BEGIN MATERIAL TO PROCESS

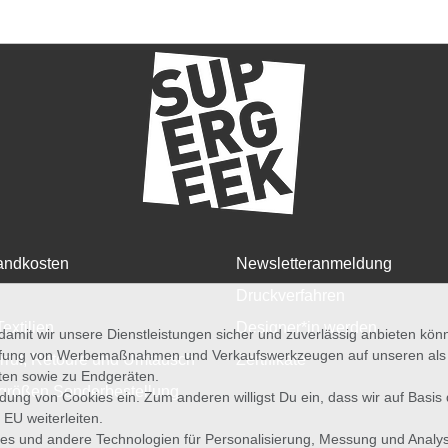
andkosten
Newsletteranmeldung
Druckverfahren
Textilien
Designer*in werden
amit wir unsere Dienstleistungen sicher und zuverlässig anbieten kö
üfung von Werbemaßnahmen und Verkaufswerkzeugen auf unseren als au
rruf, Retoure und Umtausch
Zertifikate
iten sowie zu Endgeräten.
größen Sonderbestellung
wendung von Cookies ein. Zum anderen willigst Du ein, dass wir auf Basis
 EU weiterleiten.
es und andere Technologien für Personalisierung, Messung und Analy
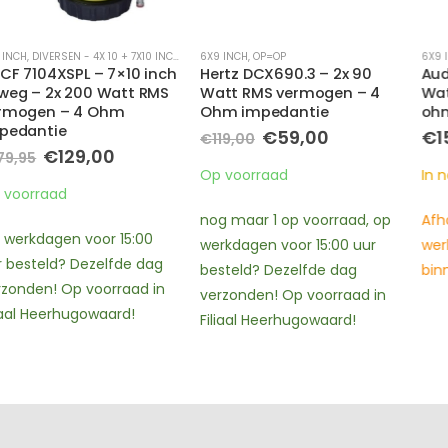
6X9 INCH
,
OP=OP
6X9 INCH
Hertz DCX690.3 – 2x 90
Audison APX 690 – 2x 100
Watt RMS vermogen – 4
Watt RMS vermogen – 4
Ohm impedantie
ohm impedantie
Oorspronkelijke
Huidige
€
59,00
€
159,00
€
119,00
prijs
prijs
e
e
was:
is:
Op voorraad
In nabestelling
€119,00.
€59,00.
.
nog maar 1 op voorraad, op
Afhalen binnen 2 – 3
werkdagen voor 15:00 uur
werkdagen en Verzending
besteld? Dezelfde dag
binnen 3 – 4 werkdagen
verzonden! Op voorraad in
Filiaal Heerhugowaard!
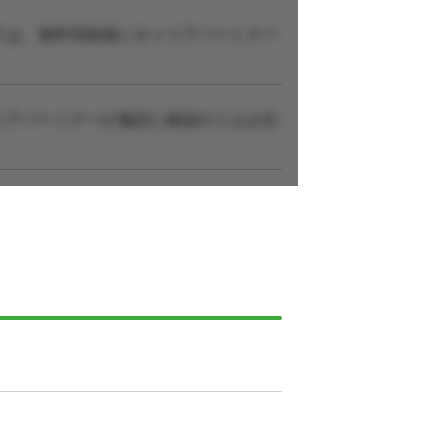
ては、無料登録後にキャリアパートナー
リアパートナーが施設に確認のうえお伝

END MATERIAL TO PROCESS
BEGIN MATERIAL TO PROCESS

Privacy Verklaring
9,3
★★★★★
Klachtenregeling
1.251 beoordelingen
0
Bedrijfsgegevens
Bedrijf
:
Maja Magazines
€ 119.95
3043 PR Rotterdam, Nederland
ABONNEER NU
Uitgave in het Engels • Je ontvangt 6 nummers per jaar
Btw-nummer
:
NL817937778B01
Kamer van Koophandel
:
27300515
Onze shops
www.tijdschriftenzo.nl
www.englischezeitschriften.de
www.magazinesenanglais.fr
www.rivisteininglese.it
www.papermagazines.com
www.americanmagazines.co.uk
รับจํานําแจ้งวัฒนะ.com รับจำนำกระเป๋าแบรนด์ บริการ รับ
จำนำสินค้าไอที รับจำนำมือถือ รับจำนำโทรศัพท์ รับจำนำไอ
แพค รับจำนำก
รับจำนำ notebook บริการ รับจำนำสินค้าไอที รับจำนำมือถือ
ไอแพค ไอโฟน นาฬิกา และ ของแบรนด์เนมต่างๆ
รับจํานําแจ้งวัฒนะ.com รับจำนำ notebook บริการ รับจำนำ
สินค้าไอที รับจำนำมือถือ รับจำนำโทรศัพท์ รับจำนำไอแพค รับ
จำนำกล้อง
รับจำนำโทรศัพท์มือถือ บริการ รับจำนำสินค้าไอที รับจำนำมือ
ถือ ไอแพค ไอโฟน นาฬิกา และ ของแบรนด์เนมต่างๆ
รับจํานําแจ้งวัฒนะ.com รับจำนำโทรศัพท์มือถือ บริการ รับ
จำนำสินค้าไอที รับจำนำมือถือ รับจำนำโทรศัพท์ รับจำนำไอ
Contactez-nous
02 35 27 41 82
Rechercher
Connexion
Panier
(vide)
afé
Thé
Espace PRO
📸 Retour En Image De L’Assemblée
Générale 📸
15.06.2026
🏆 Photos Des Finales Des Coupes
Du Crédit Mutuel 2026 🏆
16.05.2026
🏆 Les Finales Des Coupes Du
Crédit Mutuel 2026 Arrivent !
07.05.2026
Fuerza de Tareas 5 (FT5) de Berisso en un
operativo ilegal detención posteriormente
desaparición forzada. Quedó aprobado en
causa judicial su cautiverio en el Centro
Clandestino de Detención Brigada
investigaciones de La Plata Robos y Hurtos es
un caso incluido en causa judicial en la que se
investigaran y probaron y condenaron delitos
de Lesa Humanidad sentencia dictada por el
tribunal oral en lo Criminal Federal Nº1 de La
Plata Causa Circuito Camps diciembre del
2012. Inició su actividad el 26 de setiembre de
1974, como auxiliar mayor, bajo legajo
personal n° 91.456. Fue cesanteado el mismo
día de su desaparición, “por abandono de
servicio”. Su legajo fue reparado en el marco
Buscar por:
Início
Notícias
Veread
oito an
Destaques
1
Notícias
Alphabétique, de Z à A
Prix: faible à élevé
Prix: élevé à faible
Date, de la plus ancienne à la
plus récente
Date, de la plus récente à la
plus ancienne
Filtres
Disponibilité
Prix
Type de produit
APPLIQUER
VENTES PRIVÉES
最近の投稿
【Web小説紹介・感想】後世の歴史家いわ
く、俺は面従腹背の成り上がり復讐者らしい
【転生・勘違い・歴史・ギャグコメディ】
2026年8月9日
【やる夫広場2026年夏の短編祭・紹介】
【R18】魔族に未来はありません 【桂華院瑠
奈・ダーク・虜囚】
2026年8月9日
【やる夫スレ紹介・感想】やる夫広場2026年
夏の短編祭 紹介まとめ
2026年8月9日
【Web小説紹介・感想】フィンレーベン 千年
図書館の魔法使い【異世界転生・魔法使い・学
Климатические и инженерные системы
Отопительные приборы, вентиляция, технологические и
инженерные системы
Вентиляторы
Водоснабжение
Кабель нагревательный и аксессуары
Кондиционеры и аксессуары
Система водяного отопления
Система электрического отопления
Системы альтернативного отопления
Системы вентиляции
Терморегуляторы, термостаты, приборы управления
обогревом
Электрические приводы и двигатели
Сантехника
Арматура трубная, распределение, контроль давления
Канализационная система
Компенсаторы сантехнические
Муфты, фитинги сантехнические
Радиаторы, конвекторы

END MATERIAL TO PROCESS

EXERCISE OBJECTIVE
Please copy the lines above exactly, starting at the line that holds "verzonden! Op voorraad in" and ending at the line that holds "リアパートナーが施設に確認のうえお伝"; include both, but no pictures.

RESULT BELOW
verzonden! Op voorraad in
Filiaal Heerhugowaard!
ては、無料登録後にキャリアパートナー
リアパートナーが施設に確認のうえお伝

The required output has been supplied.